A few people are also beginning to notice the possibility that these auto sales (and the loans to pay for them) will displace other retail spending, and further depress consumption.
This program helps the rich and hurts the poor. The poor person who wanted to buy a cheap, used car is now competing with the government for that car. If you want to use the term, 'free market' here, what is really happening is that the government is artificially increasing demand thereby reducing the supply, causing the price of the 'cheap' used car to go up - which hurts the poor. Meanwhile the government is encouraging bad-behavior in the sense that the average person cannot afford to buy a new car, so instead they finance it... Put something on credit that you want but cannot afford today. Isnt that part of what got us in to this mess to begin with? (I'm thinking Fannie/Freddie loosening credit to make home loans easier to get...rinse, repeat, new industry)
Most people buying new cars with the C4C money will be
taking out a loan for the new car. So this program is also
increasing debt for the people using it, even if they may be able
to handle that debt.
But that is a GOOD thing. What is killing our economy is all of the
people refusing to stimulate aggregate demand and save instead. The
more we skim off of the savings rate, the better off we will
be.
So this program is also increasing debt for the people using
it, even if they may be able to handle that debt.
That's the whole point of the stimulus. It isn't about helping the
individual get his economic house in order, it's about helping
insolvent companies by taking money from individuals.
This from the same outfit that wants you to believe its health care
ideas are all about helping the individual. Maybe they are...for
now.
It's funny that the junkyard owner has a better grasp on the economic implications of Obama's polisy then Harvard Law guy.
Sullivan is the epitome of the well educated moron. Even if you think Keynes is The Messiah, you have to be an imbecile of absolutely titanic proportions to think that borrowing money to pay people to wreck well functioning automobiles is an effective way of boosting economic activity. Has the vast majority of the population completely lost their minds? Don't answer that!
Will Allen,
The whole program is literally the broken windows paradox on
wheels. No, the whole country hasn't lost their minds, just the
entire political and elite media class. The fact that someone who
is either too stupid or too committed to Obama to understand how
bad of an idea this is is allowed to have a platform on an
alledgedly serious magazine like the Atlantic is just pitiful.

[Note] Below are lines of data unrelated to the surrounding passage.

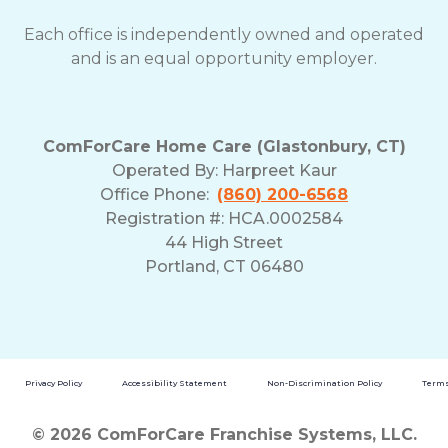
Each office is independently owned and operated
and is an equal opportunity employer.
ComForCare Home Care (Glastonbury, CT)
Operated By:
Harpreet Kaur
Office Phone:
(860) 200-6568
Registration #: HCA.0002584
44 High Street
Portland, CT 06480
Privacy Policy
Accessibility Statement
Non-Discrimination Policy
Terms
© 2026 ComForCare Franchise Systems, LLC.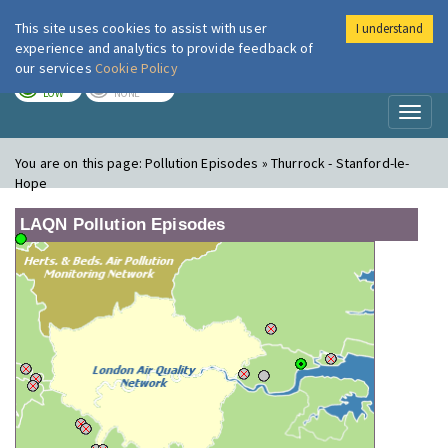
This site uses cookies to assist with user
I understand
London Air
Im
experience and analytics to provide feedback of
our services
Cookie Policy
TODAY
TOMORROW
LOW
NONE
Toggl
naviga
You are on this page:
Pollution Episodes » Thurrock - Stanford-le-
Hope
LAQN Pollution Episodes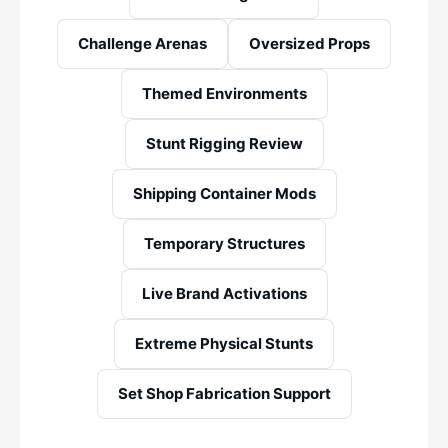
Challenge Arenas
Oversized Props
Themed Environments
Stunt Rigging Review
Shipping Container Mods
Temporary Structures
Live Brand Activations
Extreme Physical Stunts
Set Shop Fabrication Support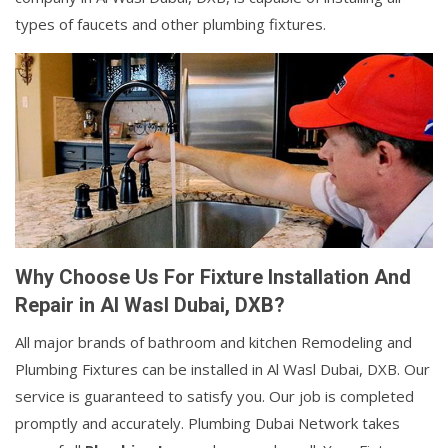
types of faucets and other plumbing fixtures.
Why Choose Us For Fixture Installation And
Repair in Al Wasl Dubai, DXB?
All major brands of bathroom and kitchen Remodeling and
Plumbing Fixtures can be installed in Al Wasl Dubai, DXB. Our
service is guaranteed to satisfy you. Our job is completed
promptly and accurately. Plumbing Dubai Network takes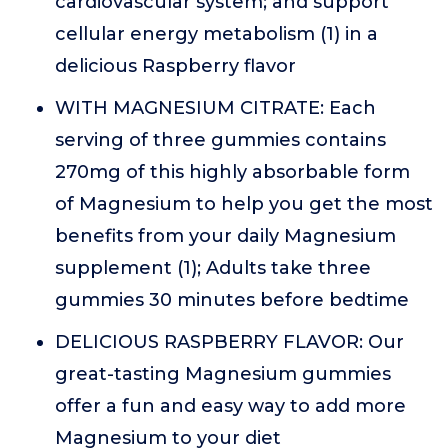
cardiovascular system; and support
cellular energy metabolism (1) in a
delicious Raspberry flavor
WITH MAGNESIUM CITRATE: Each
serving of three gummies contains
270mg of this highly absorbable form
of Magnesium to help you get the most
benefits from your daily Magnesium
supplement (1); Adults take three
gummies 30 minutes before bedtime
DELICIOUS RASPBERRY FLAVOR: Our
great-tasting Magnesium gummies
offer a fun and easy way to add more
Magnesium to your diet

Just for that you're not in the gang anymore.
But you were never in the gang. The gang is me, Mac and
Charlie.
The guys who make production machinery are also hurting this
recession. Lets pay factories to destroy theirs.
Think of the education jobs we'd create if we put everyone with
college degrees in death camps.
I am curious to see too the so-called environmental impact when this is all done. Factor in energy used to create the new cars, the energy used to destroy the old cars, the average use of the new car against the average use of the old one (anecdotally I have noticed people tend to drive thier new cars more frequently than they did thier old offsetting any gas savings from efficiency - at least over the initial short term). Then factor in the amount of 'carbon offset' that could have been purchased by the government and the consumer for spending more than he would have otherwise from the snake oil salesman Al Gore. Factor all of that against the average milage saved and I wonder what the +/- so-called 'Carbon-footprint' actually is. I suspect it's quite negative.
But you were never in the gang. The gang is me, Mac and
Charlie.
You're the useless chick?
Germany, which has a similar program, is reporting that as many
as 10% of cars traded in under the program may have been "diverted"
instead of being destroyed:
http://news.bbc.co.uk/2/hi/europe/8188267.stm
Because, gee, nobody could have foreseen THAT possibility.
Warty, you joined a gang made up of guys from
Tron?
Naga, the original formulation was I'm the looks, NutraSweet is the
brains,, Dagny's the useless chick, and you're the wildcard. I
don't know if we ever decided who the muscle is.
I'm the muscle on my rec-league soccer team. I pointlessly hurt people all over the place. You see all this man? You coulda had it, but now you can't, bitch.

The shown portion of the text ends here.